(Provided information begins)
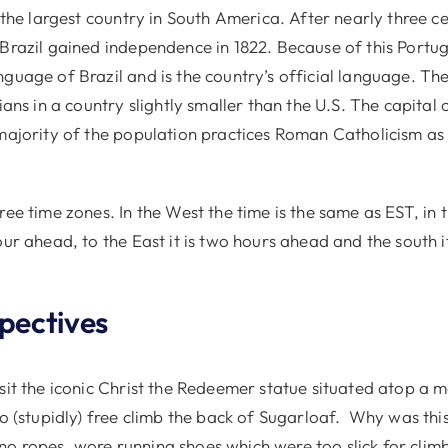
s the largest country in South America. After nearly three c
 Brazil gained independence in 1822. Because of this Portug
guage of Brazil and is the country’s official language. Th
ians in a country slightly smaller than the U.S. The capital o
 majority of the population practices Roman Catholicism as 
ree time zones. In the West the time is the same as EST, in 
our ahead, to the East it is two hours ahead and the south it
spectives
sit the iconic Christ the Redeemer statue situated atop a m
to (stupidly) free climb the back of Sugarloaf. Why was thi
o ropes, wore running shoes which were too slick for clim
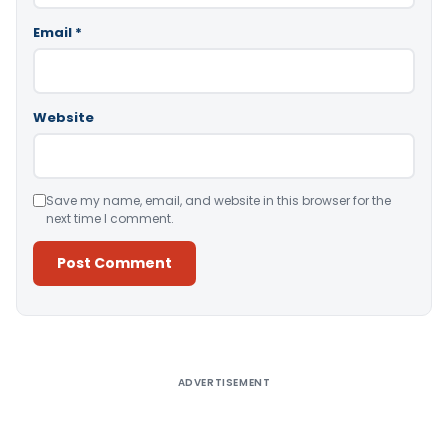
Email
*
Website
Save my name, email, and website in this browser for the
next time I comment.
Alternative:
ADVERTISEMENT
(Provided information ends)
What you should do ▸ Your output must match the records word for word, apart from the images, which are left out.

Problem solution ▸
s the largest country in South America. After nearly three c
 Brazil gained independence in 1822. Because of this Portug
guage of Brazil and is the country’s official language. Th
ians in a country slightly smaller than the U.S. The capital o
 majority of the population practices Roman Catholicism as 
ree time zones. In the West the time is the same as EST, in 
our ahead, to the East it is two hours ahead and the south it
spectives
sit the iconic Christ the Redeemer statue situated atop a m
to (stupidly) free climb the back of Sugarloaf. Why was thi
o ropes, wore running shoes which were too slick for clim
Email
*
Website
Save my name, email, and website in this browser for the
next time I comment.
Alternative:
ADVERTISEMENT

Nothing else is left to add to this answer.